-- Excerpted records --

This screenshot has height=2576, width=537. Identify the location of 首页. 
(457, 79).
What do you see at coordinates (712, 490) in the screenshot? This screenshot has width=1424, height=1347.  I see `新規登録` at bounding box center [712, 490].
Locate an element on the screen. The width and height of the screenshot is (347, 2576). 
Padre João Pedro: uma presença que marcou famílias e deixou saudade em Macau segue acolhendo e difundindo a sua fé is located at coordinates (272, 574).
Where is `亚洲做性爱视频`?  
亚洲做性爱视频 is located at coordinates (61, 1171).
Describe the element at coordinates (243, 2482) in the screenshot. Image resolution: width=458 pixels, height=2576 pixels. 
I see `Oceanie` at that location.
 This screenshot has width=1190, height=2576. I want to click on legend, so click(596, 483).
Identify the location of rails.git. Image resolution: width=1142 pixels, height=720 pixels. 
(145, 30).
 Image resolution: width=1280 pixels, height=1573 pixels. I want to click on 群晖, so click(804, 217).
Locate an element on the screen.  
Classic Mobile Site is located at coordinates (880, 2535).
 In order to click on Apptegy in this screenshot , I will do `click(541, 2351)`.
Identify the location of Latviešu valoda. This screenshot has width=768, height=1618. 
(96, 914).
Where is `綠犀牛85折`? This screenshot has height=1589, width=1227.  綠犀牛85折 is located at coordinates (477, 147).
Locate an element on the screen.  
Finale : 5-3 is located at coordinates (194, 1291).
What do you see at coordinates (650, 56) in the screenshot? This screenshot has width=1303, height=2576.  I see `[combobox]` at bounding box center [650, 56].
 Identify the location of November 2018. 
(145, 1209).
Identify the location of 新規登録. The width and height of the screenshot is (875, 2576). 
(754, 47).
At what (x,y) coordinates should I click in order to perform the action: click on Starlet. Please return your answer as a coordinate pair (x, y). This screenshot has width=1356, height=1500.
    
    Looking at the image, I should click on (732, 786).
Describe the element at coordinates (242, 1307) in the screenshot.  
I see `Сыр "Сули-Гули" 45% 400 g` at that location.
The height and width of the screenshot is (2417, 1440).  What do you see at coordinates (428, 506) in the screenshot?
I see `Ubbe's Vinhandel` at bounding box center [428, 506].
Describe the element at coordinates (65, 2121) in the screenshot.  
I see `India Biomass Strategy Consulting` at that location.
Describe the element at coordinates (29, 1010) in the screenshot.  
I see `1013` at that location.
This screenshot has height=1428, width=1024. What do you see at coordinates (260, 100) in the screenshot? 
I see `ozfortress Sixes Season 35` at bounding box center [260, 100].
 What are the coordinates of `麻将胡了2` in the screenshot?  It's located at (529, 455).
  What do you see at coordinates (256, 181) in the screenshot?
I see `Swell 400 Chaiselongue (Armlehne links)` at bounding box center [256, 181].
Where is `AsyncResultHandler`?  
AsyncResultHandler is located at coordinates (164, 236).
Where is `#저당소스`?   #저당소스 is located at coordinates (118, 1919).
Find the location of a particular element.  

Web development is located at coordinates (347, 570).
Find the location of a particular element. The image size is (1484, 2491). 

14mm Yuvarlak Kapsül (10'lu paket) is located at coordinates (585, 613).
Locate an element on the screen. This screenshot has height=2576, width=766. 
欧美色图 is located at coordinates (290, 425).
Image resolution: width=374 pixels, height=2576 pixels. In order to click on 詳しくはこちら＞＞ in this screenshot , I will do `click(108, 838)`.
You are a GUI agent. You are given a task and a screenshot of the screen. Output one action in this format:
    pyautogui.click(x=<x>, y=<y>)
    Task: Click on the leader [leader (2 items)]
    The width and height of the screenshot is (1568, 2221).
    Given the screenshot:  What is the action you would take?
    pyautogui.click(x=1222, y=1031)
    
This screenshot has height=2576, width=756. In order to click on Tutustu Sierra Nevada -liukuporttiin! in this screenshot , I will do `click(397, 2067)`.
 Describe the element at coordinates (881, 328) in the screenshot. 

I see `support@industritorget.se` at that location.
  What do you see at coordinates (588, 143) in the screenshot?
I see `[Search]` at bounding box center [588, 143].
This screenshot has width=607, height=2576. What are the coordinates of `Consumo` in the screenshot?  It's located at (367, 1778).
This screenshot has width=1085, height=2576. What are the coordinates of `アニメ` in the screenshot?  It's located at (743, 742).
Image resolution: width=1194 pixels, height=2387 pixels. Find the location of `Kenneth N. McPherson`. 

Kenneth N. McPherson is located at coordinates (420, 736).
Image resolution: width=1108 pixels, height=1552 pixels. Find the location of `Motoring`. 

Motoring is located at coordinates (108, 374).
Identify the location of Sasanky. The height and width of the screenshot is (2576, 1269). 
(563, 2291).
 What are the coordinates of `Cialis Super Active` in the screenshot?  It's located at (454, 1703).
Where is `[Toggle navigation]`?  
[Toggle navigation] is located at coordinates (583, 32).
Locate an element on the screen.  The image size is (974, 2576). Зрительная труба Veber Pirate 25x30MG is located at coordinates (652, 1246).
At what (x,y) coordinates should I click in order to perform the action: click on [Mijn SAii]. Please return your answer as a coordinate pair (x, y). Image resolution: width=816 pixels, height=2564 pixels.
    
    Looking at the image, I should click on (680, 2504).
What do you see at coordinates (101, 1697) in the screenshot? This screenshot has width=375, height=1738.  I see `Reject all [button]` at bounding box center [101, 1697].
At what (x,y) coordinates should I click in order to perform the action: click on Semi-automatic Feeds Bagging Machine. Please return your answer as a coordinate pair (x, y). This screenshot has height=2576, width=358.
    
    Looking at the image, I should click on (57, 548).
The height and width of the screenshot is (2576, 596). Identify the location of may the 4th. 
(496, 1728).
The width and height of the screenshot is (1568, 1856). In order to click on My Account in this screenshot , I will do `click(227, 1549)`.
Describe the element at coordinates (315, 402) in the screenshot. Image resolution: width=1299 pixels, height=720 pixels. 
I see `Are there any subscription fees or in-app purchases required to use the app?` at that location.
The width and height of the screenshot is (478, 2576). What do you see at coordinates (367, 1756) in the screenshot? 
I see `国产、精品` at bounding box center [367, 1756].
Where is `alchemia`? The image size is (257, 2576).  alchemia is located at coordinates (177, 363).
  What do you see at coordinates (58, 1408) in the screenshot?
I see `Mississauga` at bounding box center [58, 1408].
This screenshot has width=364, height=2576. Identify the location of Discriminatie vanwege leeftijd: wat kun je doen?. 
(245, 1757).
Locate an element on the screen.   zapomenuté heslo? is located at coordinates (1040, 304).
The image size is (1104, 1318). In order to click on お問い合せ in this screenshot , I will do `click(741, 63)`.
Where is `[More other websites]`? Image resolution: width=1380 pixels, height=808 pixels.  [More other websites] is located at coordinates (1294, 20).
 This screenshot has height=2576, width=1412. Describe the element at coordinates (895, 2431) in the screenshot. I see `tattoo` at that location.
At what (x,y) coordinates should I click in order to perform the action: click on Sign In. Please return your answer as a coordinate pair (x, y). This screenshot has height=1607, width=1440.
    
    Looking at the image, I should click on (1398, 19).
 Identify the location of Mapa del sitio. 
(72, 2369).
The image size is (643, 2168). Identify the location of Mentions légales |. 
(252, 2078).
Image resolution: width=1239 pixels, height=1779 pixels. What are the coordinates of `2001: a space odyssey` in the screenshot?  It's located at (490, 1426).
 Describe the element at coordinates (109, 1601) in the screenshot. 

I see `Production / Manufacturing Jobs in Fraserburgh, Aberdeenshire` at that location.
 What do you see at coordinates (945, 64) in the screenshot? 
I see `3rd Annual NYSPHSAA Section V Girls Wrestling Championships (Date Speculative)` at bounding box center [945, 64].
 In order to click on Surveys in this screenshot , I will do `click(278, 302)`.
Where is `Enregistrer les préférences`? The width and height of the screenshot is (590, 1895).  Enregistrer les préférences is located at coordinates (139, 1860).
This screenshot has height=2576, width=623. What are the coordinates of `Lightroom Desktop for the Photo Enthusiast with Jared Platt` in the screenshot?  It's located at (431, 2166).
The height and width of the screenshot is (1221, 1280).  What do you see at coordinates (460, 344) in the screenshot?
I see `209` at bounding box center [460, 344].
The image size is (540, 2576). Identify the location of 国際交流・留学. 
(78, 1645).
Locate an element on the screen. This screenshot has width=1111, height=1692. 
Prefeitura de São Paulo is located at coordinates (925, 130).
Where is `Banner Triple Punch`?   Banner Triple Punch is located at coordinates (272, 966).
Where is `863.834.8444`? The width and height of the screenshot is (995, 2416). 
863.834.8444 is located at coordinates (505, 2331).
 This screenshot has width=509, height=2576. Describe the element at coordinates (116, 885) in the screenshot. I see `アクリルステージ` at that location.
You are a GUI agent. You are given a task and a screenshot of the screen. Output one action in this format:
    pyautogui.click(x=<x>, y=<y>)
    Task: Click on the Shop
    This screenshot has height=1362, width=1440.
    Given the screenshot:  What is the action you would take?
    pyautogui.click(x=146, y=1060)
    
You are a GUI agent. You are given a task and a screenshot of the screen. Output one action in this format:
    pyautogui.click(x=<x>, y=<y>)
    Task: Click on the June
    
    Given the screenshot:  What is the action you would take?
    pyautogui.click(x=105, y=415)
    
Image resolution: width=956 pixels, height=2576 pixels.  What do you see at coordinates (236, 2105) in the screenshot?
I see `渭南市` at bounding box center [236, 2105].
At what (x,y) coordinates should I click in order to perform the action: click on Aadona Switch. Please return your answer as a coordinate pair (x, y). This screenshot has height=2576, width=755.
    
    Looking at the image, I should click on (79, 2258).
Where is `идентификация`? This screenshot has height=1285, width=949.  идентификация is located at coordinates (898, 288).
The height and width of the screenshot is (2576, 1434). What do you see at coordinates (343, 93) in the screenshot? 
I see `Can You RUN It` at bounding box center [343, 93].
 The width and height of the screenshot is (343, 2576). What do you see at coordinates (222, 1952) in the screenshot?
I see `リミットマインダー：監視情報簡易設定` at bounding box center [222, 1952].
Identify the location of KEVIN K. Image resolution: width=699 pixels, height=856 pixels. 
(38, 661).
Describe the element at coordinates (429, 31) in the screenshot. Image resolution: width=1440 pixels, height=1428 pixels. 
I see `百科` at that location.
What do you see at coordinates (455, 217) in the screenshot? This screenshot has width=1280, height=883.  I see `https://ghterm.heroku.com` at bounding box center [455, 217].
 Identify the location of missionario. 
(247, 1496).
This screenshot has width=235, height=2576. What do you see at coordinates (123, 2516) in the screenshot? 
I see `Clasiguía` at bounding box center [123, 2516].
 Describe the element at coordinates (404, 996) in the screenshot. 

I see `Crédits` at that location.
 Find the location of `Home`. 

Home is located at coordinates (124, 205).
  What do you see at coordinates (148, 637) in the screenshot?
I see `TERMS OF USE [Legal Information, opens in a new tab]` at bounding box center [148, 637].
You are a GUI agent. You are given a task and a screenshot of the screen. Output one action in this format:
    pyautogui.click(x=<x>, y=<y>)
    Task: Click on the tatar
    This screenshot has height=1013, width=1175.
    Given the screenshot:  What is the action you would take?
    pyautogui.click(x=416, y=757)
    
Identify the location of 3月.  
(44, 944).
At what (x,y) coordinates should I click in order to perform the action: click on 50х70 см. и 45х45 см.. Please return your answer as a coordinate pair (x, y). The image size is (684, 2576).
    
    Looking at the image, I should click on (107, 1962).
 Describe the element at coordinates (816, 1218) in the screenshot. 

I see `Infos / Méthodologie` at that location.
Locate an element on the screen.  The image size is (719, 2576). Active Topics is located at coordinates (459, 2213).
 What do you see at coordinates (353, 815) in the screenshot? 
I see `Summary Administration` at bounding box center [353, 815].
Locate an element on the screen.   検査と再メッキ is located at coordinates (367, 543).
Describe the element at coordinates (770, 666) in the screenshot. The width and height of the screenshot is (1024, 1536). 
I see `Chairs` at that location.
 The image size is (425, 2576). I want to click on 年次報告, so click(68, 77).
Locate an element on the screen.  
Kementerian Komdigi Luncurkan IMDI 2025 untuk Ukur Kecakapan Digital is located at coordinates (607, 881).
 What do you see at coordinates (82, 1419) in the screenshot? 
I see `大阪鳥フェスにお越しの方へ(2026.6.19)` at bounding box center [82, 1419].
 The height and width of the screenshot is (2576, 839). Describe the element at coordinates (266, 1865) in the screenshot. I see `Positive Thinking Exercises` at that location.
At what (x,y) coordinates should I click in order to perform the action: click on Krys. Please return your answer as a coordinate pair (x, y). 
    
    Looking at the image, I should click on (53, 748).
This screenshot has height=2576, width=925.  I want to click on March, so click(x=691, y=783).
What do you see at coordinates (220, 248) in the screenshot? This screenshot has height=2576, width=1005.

-- Your goal --
Every line that includes "Active" must be copied from the material above.

-- Task output --
 What are the coordinates of `Cialis Super Active` in the screenshot?  It's located at (454, 1703).
Locate an element on the screen.  The image size is (719, 2576). Active Topics is located at coordinates (459, 2213).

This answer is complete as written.